TASK DETAILS :: After locating the line with "Jak vybrat nástěnnou split klimatizaci?" in the data that follows, return it and every later line exactly, up to and including the line with "foarte bine, are".

DATA LISTING ::
----------
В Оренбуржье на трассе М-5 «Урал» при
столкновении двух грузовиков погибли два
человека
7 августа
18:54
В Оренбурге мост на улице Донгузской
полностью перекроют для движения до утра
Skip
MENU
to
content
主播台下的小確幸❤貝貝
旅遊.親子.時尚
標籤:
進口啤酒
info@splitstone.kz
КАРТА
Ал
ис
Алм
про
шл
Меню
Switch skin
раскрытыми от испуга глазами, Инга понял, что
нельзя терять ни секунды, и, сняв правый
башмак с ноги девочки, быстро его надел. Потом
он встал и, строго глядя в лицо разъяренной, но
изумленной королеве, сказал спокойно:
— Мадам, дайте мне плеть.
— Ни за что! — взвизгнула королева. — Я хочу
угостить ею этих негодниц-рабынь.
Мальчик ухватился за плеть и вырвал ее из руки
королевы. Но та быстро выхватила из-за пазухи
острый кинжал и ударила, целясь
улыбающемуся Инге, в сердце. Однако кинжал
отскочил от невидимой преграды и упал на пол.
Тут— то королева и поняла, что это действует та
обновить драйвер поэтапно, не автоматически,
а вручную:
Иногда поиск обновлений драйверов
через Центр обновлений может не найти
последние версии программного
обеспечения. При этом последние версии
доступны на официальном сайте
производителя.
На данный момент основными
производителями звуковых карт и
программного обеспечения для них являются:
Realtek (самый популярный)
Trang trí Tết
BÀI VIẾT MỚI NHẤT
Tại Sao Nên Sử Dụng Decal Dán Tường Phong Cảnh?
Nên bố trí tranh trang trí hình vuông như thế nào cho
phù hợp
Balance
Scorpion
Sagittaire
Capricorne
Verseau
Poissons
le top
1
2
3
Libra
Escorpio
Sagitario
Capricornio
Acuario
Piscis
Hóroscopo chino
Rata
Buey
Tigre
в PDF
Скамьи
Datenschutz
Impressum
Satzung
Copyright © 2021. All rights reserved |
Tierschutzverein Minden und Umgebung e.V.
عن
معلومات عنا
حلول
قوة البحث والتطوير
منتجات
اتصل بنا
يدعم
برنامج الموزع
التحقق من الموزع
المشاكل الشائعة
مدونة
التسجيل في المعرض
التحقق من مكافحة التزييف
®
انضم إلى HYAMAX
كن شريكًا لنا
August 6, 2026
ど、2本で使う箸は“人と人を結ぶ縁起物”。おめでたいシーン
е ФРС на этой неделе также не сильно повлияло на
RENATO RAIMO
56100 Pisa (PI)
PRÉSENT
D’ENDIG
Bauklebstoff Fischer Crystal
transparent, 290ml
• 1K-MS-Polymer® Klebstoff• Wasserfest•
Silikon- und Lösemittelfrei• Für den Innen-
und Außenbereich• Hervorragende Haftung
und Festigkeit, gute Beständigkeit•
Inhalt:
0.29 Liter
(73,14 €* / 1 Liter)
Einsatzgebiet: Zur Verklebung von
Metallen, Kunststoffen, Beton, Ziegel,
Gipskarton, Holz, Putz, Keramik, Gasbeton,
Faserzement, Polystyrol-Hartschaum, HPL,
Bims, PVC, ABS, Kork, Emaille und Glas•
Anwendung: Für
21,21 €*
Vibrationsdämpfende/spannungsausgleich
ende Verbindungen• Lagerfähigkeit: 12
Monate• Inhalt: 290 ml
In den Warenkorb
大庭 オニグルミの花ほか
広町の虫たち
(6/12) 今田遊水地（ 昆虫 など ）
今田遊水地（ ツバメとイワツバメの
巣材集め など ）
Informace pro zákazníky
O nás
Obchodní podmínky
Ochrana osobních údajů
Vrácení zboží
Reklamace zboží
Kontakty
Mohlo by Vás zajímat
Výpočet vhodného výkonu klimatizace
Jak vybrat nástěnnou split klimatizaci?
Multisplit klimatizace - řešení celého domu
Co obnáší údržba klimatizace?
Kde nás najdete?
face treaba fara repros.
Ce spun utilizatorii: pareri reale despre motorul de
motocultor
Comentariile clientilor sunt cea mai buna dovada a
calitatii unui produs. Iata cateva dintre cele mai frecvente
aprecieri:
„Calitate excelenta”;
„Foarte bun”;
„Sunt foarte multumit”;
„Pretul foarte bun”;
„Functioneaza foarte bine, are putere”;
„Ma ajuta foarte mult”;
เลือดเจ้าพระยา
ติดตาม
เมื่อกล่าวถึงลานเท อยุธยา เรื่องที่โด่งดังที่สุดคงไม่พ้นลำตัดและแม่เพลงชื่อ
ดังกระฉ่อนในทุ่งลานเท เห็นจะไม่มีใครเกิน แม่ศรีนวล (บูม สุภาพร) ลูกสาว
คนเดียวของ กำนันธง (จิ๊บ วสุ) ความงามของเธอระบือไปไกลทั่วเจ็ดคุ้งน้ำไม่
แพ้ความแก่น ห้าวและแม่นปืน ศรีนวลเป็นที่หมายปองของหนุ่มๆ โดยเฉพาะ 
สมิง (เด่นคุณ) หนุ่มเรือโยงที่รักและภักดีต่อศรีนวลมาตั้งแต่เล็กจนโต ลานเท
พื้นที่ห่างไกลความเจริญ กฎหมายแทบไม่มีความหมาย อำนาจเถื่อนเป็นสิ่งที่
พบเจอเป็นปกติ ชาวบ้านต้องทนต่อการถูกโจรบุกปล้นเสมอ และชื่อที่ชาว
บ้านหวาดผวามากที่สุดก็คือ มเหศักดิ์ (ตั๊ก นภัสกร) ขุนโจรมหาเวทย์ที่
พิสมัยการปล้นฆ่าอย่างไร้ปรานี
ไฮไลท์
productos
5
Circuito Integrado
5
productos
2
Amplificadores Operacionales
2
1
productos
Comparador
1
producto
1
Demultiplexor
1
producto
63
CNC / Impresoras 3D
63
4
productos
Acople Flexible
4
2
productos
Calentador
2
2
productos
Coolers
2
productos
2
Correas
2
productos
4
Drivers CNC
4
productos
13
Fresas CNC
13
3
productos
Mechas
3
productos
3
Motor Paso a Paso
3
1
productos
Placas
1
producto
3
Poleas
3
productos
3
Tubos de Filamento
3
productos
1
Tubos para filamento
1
----------
REPLY ::
Jak vybrat nástěnnou split klimatizaci?
Multisplit klimatizace - řešení celého domu
Co obnáší údržba klimatizace?
Kde nás najdete?
face treaba fara repros.
Ce spun utilizatorii: pareri reale despre motorul de
motocultor
Comentariile clientilor sunt cea mai buna dovada a
calitatii unui produs. Iata cateva dintre cele mai frecvente
aprecieri:
„Calitate excelenta”;
„Foarte bun”;
„Sunt foarte multumit”;
„Pretul foarte bun”;
„Functioneaza foarte bine, are putere”;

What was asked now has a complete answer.